SADE Villa María

12 octubre 2006

El otro lado del nogal - Liliana Chávez

Primera Mención Especial

Había pasado noches enteras sentada en la cama, aquejada por una tos perruna y con casi cuarenta grados de fiebre. Cuando los medicamentos hicieron efecto, dormí tan profundamente que no escuché ni las corridas ni los gritos que provocó el incendio en el granero.

La nana me contó cómo los peones, junto a mi padre, trataron en vano de apagar el fuego. Con la sequía, el arroyo era un hilo delgado del que no pudieron abastecerse y la cisterna, a la mitad, no fue suficiente para llenar las cubetas y poner a salvo, al menos, los sacos con la cosecha.

Se me prohibió salir de la casa hasta después del mediodía. Todavía no estás bien y sólo estorbarías, dijo la nana mientras mamá, pañuelo en mano, no hacía más que llorar, repitiendo que el banco no contemplaría lo ocurrido y por consiguiente, aquello era el acabose.

Me hinqué sobre una silla para observar desde la ventana lo que ocurría. Evaristo, todavía con hollín en la cara, vendaba la pata de una yegua y Amanda, su mujer, recogía, azuzando con ambas manos, unas ponedoras que, asustadas, se desplazaban de un lado a otro. Camilo, mi hermano de catorce, amontonaba junto a los bebederos, restos de herramientas y elementos de labranza.

Mi padre, que momentos antes había visto sentado en un fardo de alfalfa con la cabeza entre las manos, se encaminaba hacia la loma, con un lazo sobre el hombro. Siempre que algo surgía, Jacinta, la única vaca lechera que teníamos, desorientada, terminaba en el corral vecino. Había que ir a buscarla, enlazarla y, un poco más tarde, traerla a rastras.

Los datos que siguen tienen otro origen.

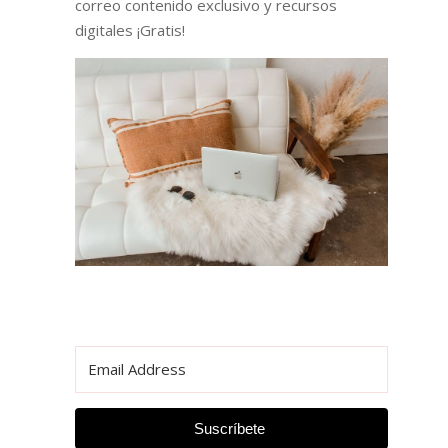
correo contenido exclusivo y recursos
digitales ¡Gratis!
Suscríbete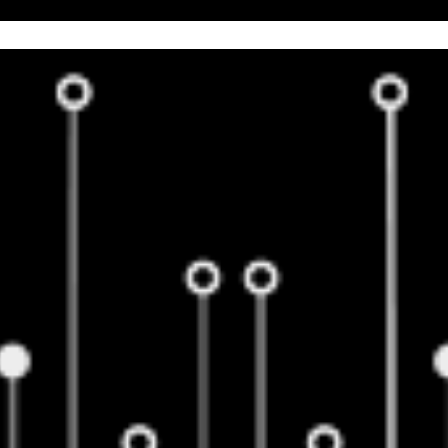
EBSITES
ONLINE-MARKETING
LEISTUNGSPAKET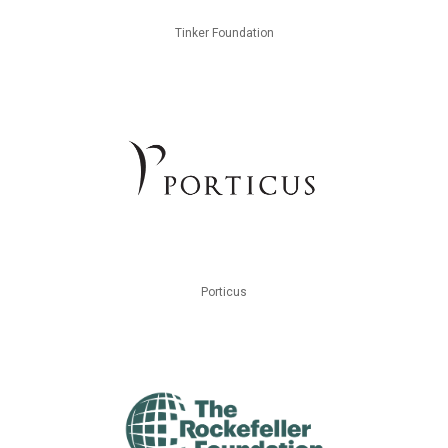
Tinker Foundation
Porticus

Me desesperaba no tener desde allí la visión adecuada. Pero fue suficiente que Camilo entrara a la casa y comentara que el fuego había alcanzado también algunos árboles para que ya nadie pudiera retenerme y evitar que saliera corriendo a constatar si el viejo nogal había sobrevivido.

Dejala, dijo mi madre a la nana, al ver que Anunciación me mantenía sujeta del pollerín. Es imposible con esa niña.

Encontré el árbol sin una sola hoja, un esqueleto gris de ramas mutiladas, adormecido en una cortina de humo que no terminaba de esfumarse. Impaciente, busqué con la mirada; allí estaba mi columpio, milagrosamente intacto.

Subí y comencé a balancearme. Piernas estiradas hacia delante, luego con fuerza hacia atrás y en segundos la hamaca se elevó altísimo, permitiéndome ver, más allá del granero en ruinas, las otras casas de la colina, las montañas verdes, los tramos lilas y amarillos de flores silvestres.

Podía observar casi todo desde ese lugar; las cosas y las personas se percibían mucho más pequeñas de lo que en realidad eran.

La humareda se fue disipando. Mamá, los peones y hasta la nana, con lo pesada que era, corrían hacia donde yo estaba, seguramente temiendo que, con tanto vaivén, la rama se quebrara y terminara cayendo de bruces al suelo. Pero pasaron delante de mí como si no me hubieran visto.

Hice que mis pies dejaran de impulsar la hamaca. El movimiento no me permitía volver la cabeza hacia el otro extremo del árbol donde se habían detenido para, entre todos, bajar el cuerpo que, amoratado, pendía de una cuerda, la misma que mi padre llevaba sobre el hombro para atrapar a Jacinta.

Y el columpio, que tardaba en parar, se detuvo para siempre.